## WHAT TO WORK ON
In the records below, find each line that holds "Brazil" and return it.

*** Opening of INPUT ***

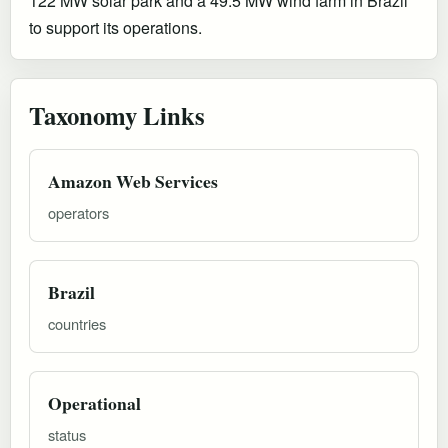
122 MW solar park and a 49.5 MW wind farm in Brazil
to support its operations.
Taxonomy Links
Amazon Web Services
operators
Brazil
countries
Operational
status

*** Close of INPUT ***
*** Opening of INPUT ***

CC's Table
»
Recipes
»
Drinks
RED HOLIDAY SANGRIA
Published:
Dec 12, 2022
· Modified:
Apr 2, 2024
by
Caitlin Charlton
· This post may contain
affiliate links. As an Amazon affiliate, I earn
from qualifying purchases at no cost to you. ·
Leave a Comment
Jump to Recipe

*** Close of INPUT ***

## FINISHED EXERCISE
122 MW solar park and a 49.5 MW wind farm in Brazil
Brazil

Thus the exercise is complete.